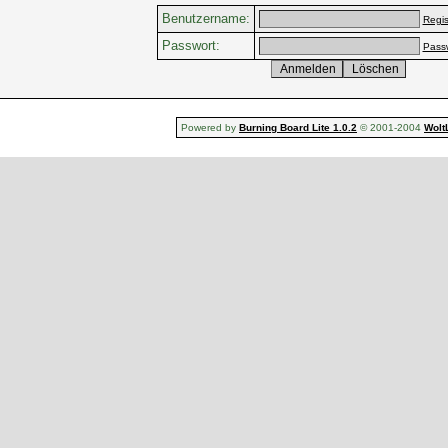
Benutzername:
Regis
Passwort:
Pass
Powered by
Burning Board Lite 1.0.2
© 2001-2004
Wolt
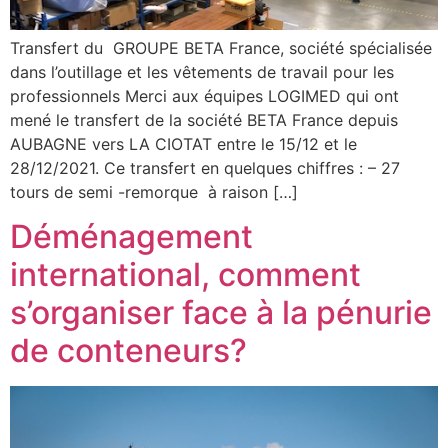
Transfert du GROUPE BETA France, société spécialisée
dans l’outillage et les vêtements de travail pour les
professionnels Merci aux équipes LOGIMED qui ont
mené le transfert de la société BETA France depuis
AUBAGNE vers LA CIOTAT entre le 15/12 et le
28/12/2021. Ce transfert en quelques chiffres : – 27
tours de semi -remorque à raison […]
Déménagement
international, comment
s’organiser face à la pénurie
de conteneurs?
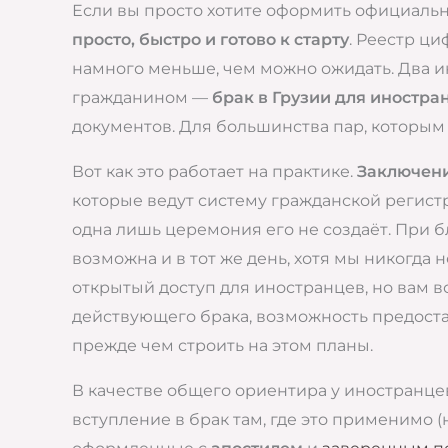
Если вы просто хотите оформить официальн
просто, быстро и готово к старту
. Реестр ц
намного меньше, чем можно ожидать. Два и
гражданином —
брак в Грузии для иностра
документов. Для большинства пар, которым
Вот как это работает на практике.
Заключени
которые ведут систему гражданской регис
одна лишь церемония его не создаёт. При б
возможна и в тот же день, хотя мы никогда
открытый доступ для иностранцев, но вам 
действующего брака, возможность предостави
прежде чем строить на этом планы.
В качестве общего ориентира у иностранц
вступление в брак там, где это применимо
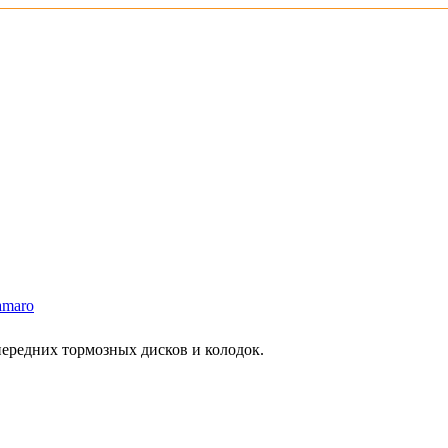
amaro
 передних тормозных дисков и колодок.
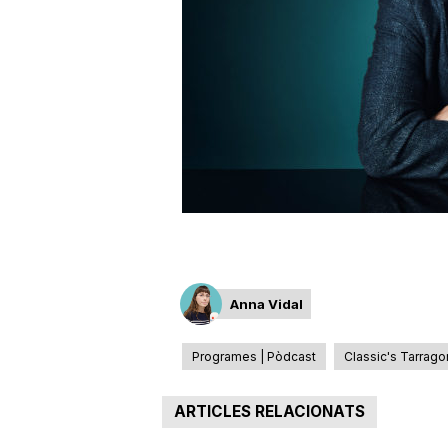
a
r
r
a
g
Anna Vidal
o
Programes | Pòdcast
Classic's Tarrago
ARTICLES RELACIONATS
n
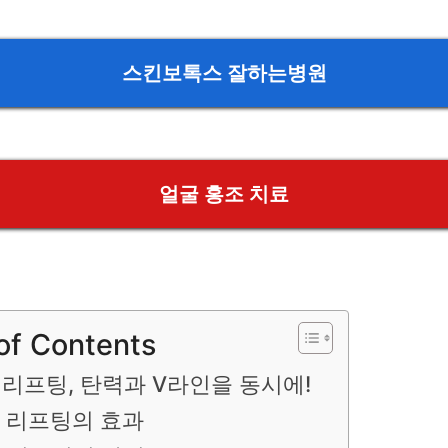
스킨보톡스 잘하는병원
얼굴 홍조 치료
of Contents
리프팅, 탄력과 V라인을 동시에!
 리프팅의 효과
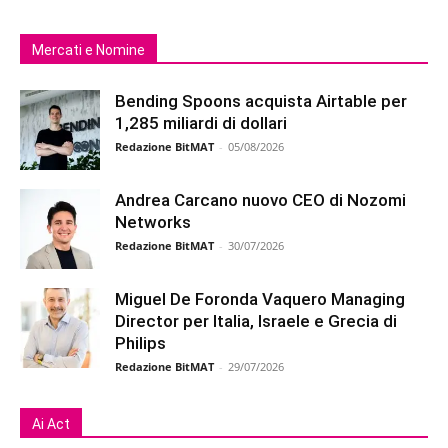
Mercati e Nomine
Bending Spoons acquista Airtable per
1,285 miliardi di dollari
Redazione BitMAT
-
05/08/2026
Andrea Carcano nuovo CEO di Nozomi
Networks
Redazione BitMAT
-
30/07/2026
Miguel De Foronda Vaquero Managing
Director per Italia, Israele e Grecia di
Philips
Redazione BitMAT
-
29/07/2026
Ai Act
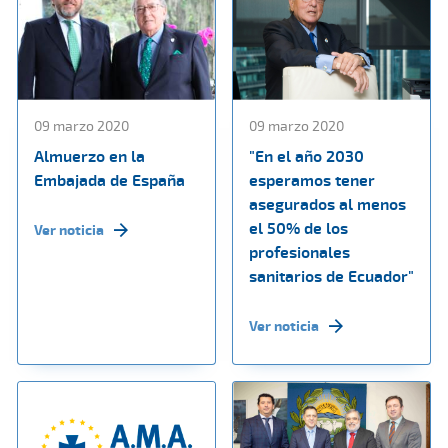
09 marzo 2020
09 marzo 2020
Almuerzo en la
"En el año 2030
Embajada de España
esperamos tener
asegurados al menos
el 50% de los
Ver noticia
profesionales
sanitarios de Ecuador"
Ver noticia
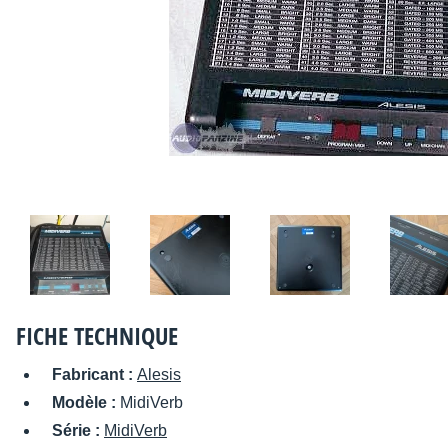
FICHE TECHNIQUE
Fabricant :
Alesis
Modèle :
MidiVerb
Série :
MidiVerb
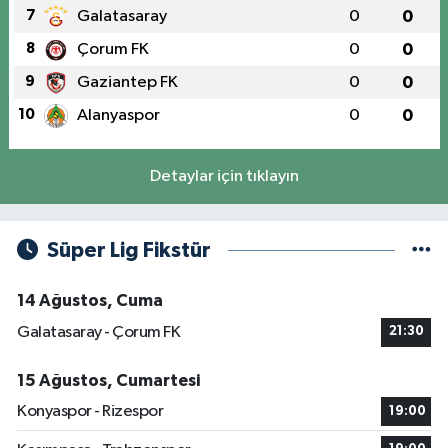
7
Galatasaray
0
0
8
Çorum FK
0
0
9
Gaziantep FK
0
0
10
Alanyaspor
0
0
Detaylar için tıklayın
Süper Lig Fikstür
14 Ağustos, Cuma
Galatasaray - Çorum FK
21:30
15 Ağustos, Cumartesi
Konyaspor - Rizespor
19:00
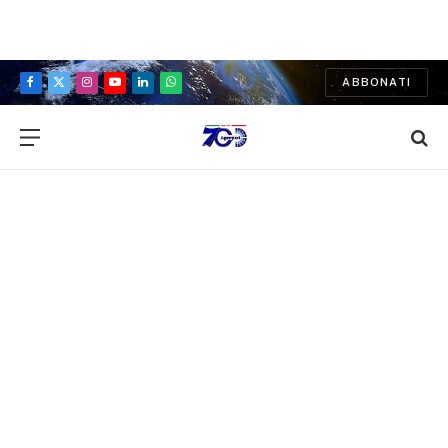
ABBONATI
Facebook
X
Instagram
YouTube
LinkedIn
WhatsApp
(Twitter)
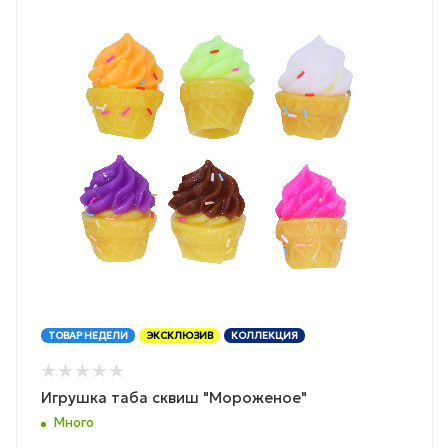
ТОВАР НЕДЕЛИ
ЭКСКЛЮЗИВ
КОЛЛЕКЦИЯ
Игрушка таба сквиш "Мороженое"
Много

> [Directions]: Print the part of the listing above that opens with the line containing "of Contents" and closes with the line containing "Miguel De Foronda Vaquero Managing". Copy it exactly, both ends included, and omit the pictures.

> [Final answer]:
of Contents
리프팅, 탄력과 V라인을 동시에!
 리프팅의 효과
Mercati e Nomine
Bending Spoons acquista Airtable per
1,285 miliardi di dollari
Redazione BitMAT
-
05/08/2026
Andrea Carcano nuovo CEO di Nozomi
Networks
Redazione BitMAT
-
30/07/2026
Miguel De Foronda Vaquero Managing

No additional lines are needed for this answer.